(TASK DETAILS): Within the lines below, the span from the line with "赤ちゃんも、主様のお腹を選んでやってきたのですから、もっと" to the line with "PRIVATUMAS IR DUOMENYS", both ends included, is to be reproduced exactly, with pictures omitted.

----------------------------------------

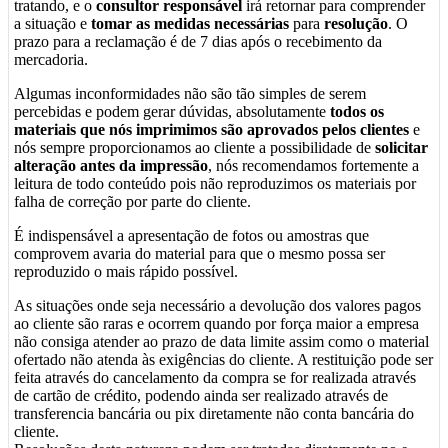
tratando, e o
consultor responsável
irá retornar para comprender
a situação e
tomar as medidas necessárias
para
resolução
. O
prazo para a reclamação é de 7 dias após o recebimento da
mercadoria.
Algumas inconformidades não são tão simples de serem
percebidas e podem gerar dúvidas, absolutamente
todos os
materiais que nós imprimimos são aprovados pelos clientes
e
nós sempre proporcionamos ao cliente a possibilidade de
solicitar
alteração antes da impressão
, nós recomendamos fortemente a
leitura de todo conteúdo pois não reproduzimos os materiais por
falha de correção por parte do cliente.
É indispensável a apresentação de fotos ou amostras que
comprovem avaria do material para que o mesmo possa ser
reproduzido o mais rápido possível.
As situações onde seja necessário a devolução dos valores pagos
ao cliente são raras e ocorrem quando por força maior a empresa
não consiga atender ao prazo de data limite assim como o material
ofertado não atenda às exigências do cliente. A restituição pode ser
feita através do cancelamento da compra se for realizada através
de cartão de crédito, podendo ainda ser realizado através de
transferencia bancária ou pix diretamente não conta bancária do
cliente.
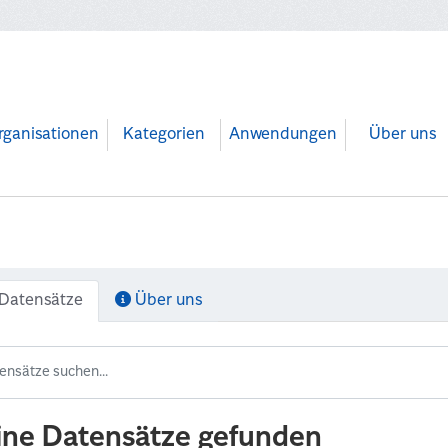
rganisationen
Kategorien
Anwendungen
Über uns
Datensätze
Über uns
ine Datensätze gefunden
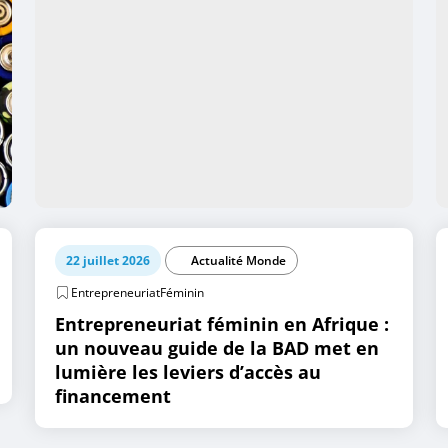
22 juillet 2026
Actualité Monde
EntrepreneuriatFéminin
Entrepreneuriat féminin en Afrique :
un nouveau guide de la BAD met en
lumière les leviers d’accès au
financement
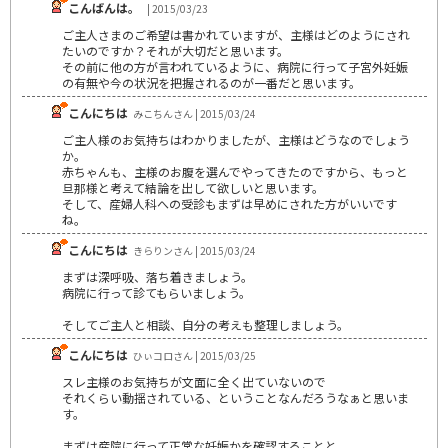
こんばんは。
| 2015/03/23
ご主人さまのご希望は書かれていますが、主様はどのようにされ
たいのですか？それが大切だと思います。
その前に他の方が言われているように、病院に行って子宮外妊娠
の有無や今の状況を把握されるのが一番だと思います。
こんにちは
みこちんさん | 2015/03/24
ご主人様のお気持ちはわかりましたが、主様はどうなのでしょう
か。
赤ちゃんも、主様のお腹を選んでやってきたのですから、もっと
旦那様と考えて結論を出して欲しいと思います。
そして、産婦人科への受診もまずは早めにされた方がいいです
ね。
こんにちは
きらりンさん | 2015/03/24
まずは深呼吸、落ち着きましょう。
病院に行って診てもらいましょう。
そしてご主人と相談、自分の考えも整理しましょう。
こんにちは
ひぃコロさん | 2015/03/25
スレ主様のお気持ちが文面に全く出ていないので
それくらい動揺されている、ということなんだろうなぁと思いま
す。
まずは産院に行って正常な妊娠かを確認することと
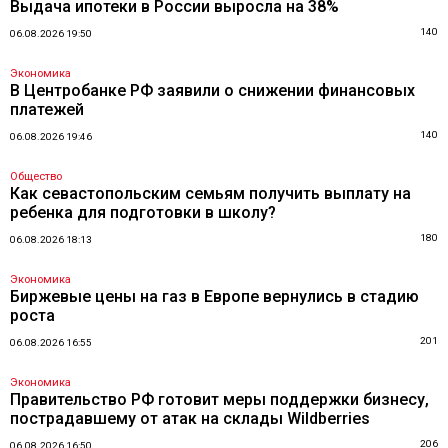
Выдача ипотеки в России выросла на 38%
140
06.08.2026 19:50
Экономика
В Центробанке РФ заявили о снижении финансовых
платежей
140
06.08.2026 19:46
Общество
Как севастопольским семьям получить выплату на
ребенка для подготовки в школу?
180
06.08.2026 18:13
Экономика
Биржевые цены на газ в Европе вернулись в стадию
роста
201
06.08.2026 16:55
Экономика
Правительство РФ готовит меры поддержки бизнесу,
пострадавшему от атак на склады Wildberries
206
06.08.2026 16:50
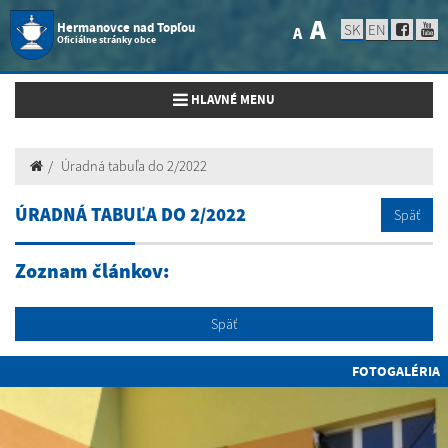
A
Hermanovce nad Topľou
SK
EN
A
Oficiálne stránky obce
Toggle navigation
HLAVNÉ MENU
Úradná tabuľa do 2/2022
ÚRADNÁ TABUĽA DO 2/2022
Späť
Zoznam článkov:
Späť
FOTOGALÉRIA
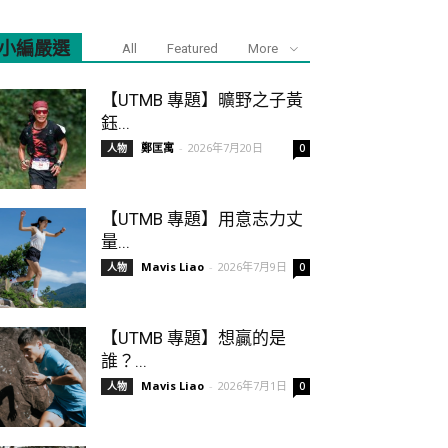
小編嚴選
All
Featured
More
【UTMB 專題】曠野之子黃
鈺...
鄭匡寓
-
2026年7月20日
人物
0
【UTMB 專題】用意志力丈
量...
Mavis Liao
-
2026年7月9日
人物
0
【UTMB 專題】想贏的是
誰？...
Mavis Liao
-
2026年7月1日
人物
0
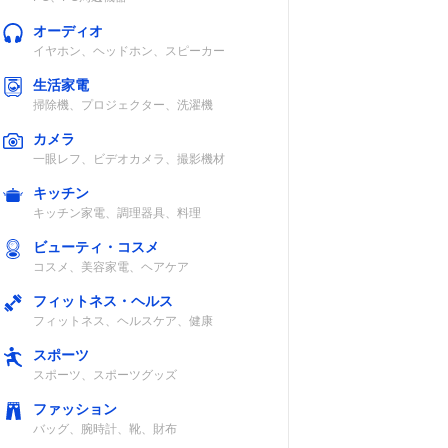
オーディオ
イヤホン、ヘッドホン、スピーカー
生活家電
掃除機、プロジェクター、洗濯機
カメラ
一眼レフ、ビデオカメラ、撮影機材
キッチン
キッチン家電、調理器具、料理
ビューティ・コスメ
コスメ、美容家電、ヘアケア
フィットネス・ヘルス
フィットネス、ヘルスケア、健康
スポーツ
スポーツ、スポーツグッズ
ファッション
バッグ、腕時計、靴、財布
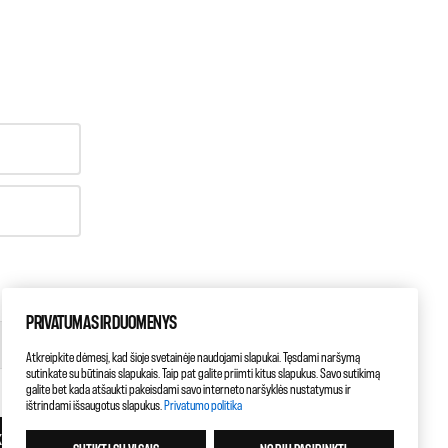
PRIVATUMAS IR DUOMENYS
Atkreipkite dėmesį, kad šioje svetainėje naudojami slapukai. Tęsdami naršymą
sutinkate su būtinais slapukais. Taip pat galite priimti kitus slapukus. Savo sutikimą
galite bet kada atšaukti pakeisdami savo interneto naršyklės nustatymus ir
ištrindami išsaugotus slapukus.
Privatumo politika
KITAS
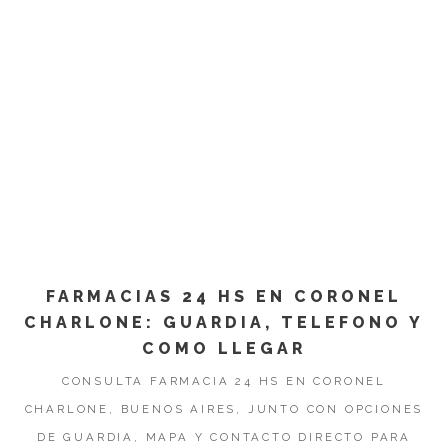
FARMACIAS 24 HS EN CORONEL
CHARLONE: GUARDIA, TELEFONO Y
COMO LLEGAR
CONSULTA FARMACIA 24 HS EN CORONEL
CHARLONE, BUENOS AIRES, JUNTO CON OPCIONES
DE GUARDIA, MAPA Y CONTACTO DIRECTO PARA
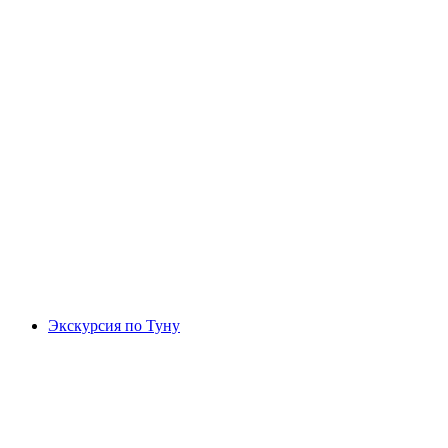
Курсы для начинающих по банджи-
серфингу в Берне
с человека
от CHF 89.90
Экскурсия по Туну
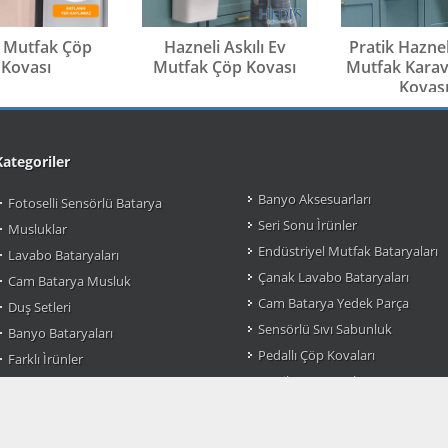
ı Mutfak Çöp
Hazneli Askılı Ev
Pratik Haznel
Kovası
Mutfak Çöp Kovası
Mutfak Kara
Kovas
Kategoriler
Banyo Aksesuarları
Fotoselli Sensörlü Batarya
Seri Sonu Ìrünler
Musluklar
Endüstriyel Mutfak Bataryaları
Lavabo Bataryaları
Çanak Lavabo Bataryaları
Cam Batarya Musluk
Cam Batarya Yedek Parça
Duş Setleri
Sensörlü Sıvı Sabunluk
Banyo Bataryaları
Pedallı Çöp Kovaları
Farklı Ìrünler
Pratik Çöp Kovaları
Mutfak Bataryası Modelleri
Sensörlü Çöp Kovaları
Osmanlı Musluk
Çok Amaçlı Organizer
Taharet Muslukları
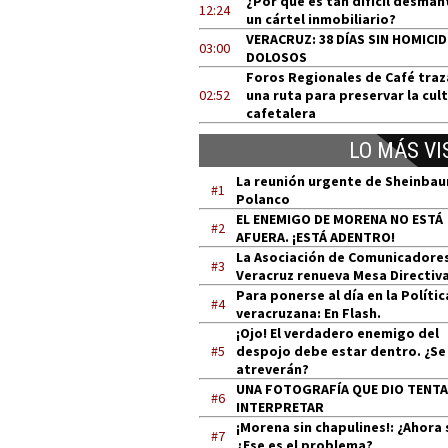
¿Por qué es tan difícil desman
12:24
un cártel inmobiliario?
VERACRUZ: 38 DÍAS SIN HOMICI
03:00
DOLOSOS
Foros Regionales de Café tra
02:52
una ruta para preservar la cul
cafetalera
LO MÁS VI
La reunión urgente de Sheinba
#1
Polanco
EL ENEMIGO DE MORENA NO ESTÁ
#2
AFUERA. ¡ESTÁ ADENTRO!
La Asociación de Comunicadore
#3
Veracruz renueva Mesa Directiv
Para ponerse al día en la Polític
#4
veracruzana: En Flash.
¡Ojo! El verdadero enemigo del
#5
despojo debe estar dentro. ¿Se
atreverán?
UNA FOTOGRAFÍA QUE DIO TENT
#6
INTERPRETAR
¡Morena sin chapulines!: ¿Ahora 
#7
¿Ese es el problema?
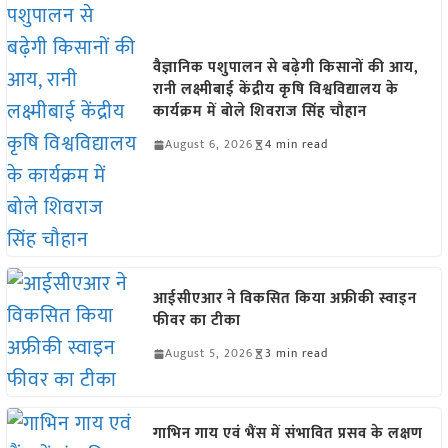
वैज्ञानिक पशुपालन से बढ़ेगी किसानों की आय,
रानी लक्ष्मीबाई केंद्रीय कृषि विश्वविद्यालय के
कार्यक्रम में बोले शिवराज सिंह चौहान
August 6, 2026
4 min read
आईसीएआर ने विकसित किया अफ्रीकी स्वाइन
फीवर का टीका
August 5, 2026
3 min read
गाभिन गाय एवं भैंस में संभावित प्रसव के लक्षण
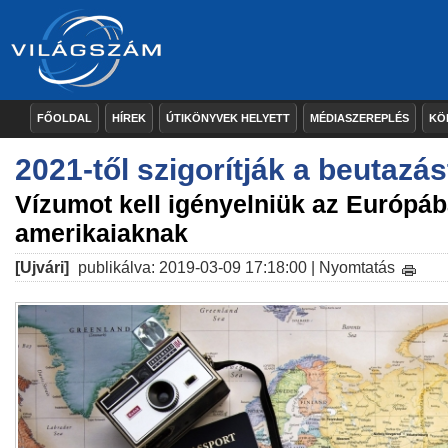
FŐOLDAL
HÍREK
ÚTIKÖNYVEK HELYETT
MÉDIASZEREPLÉS
KÖ
2021-től szigorítják a beutazás
Vízumot kell igényelniük az Európáb
amerikaiaknak
[Ujvári]
publikálva: 2019-03-09 17:18:00 |
Nyomtatás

----------------------------------------

(ANSWER BOX):
赤ちゃんも、主様のお腹を選んでやってきたのですから、もっと
旦那様と考えて結論を出して欲しいと思います。
そして、産婦人科への受診もまずは早めにされた方がいいです
ね。
こんにちは
きらりンさん | 2015/03/24
まずは深呼吸、落ち着きましょう。
病院に行って診てもらいましょう。
そしてご主人と相談、自分の考えも整理しましょう。
こんにちは
ひぃコロさん | 2015/03/25
スレ主様のお気持ちが文面に全く出ていないので
それくらい動揺されている、ということなんだろうなぁと思いま
す。
まずは産院に行って正常な妊娠かを確認することと
Выдача ипотеки в России выросла на 38%
140
06.08.2026 19:50
Экономика
В Центробанке РФ заявили о снижении финансовых
платежей
140
06.08.2026 19:46
Общество
Как севастопольским семьям получить выплату на
ребенка для подготовки в школу?
180
06.08.2026 18:13
Экономика
Биржевые цены на газ в Европе вернулись в стадию
роста
201
06.08.2026 16:55
Экономика
Правительство РФ готовит меры поддержки бизнесу,
пострадавшему от атак на склады Wildberries
206
06.08.2026 16:50
A
Hermanovce nad Topľou
SK
EN
A
Oficiálne stránky obce
Toggle navigation
HLAVNÉ MENU
Úradná tabuľa do 2/2022
ÚRADNÁ TABUĽA DO 2/2022
Späť
Zoznam článkov:
Späť
FOTOGALÉRIA
小編嚴選
All
Featured
More
【UTMB 專題】曠野之子黃
鈺...
鄭匡寓
-
2026年7月20日
人物
0
【UTMB 專題】用意志力丈
量...
Mavis Liao
-
2026年7月9日
人物
0
【UTMB 專題】想贏的是
誰？...
Mavis Liao
-
2026年7月1日
人物
0
オーディオ
イヤホン、ヘッドホン、スピーカー
生活家電
掃除機、プロジェクター、洗濯機
カメラ
一眼レフ、ビデオカメラ、撮影機材
キッチン
キッチン家電、調理器具、料理
ビューティ・コスメ
コスメ、美容家電、ヘアケア
フィットネス・ヘルス
フィットネス、ヘルスケア、健康
スポーツ
スポーツ、スポーツグッズ
ファッション
バッグ、腕時計、靴、財布
PRIVATUMAS IR DUOMENYS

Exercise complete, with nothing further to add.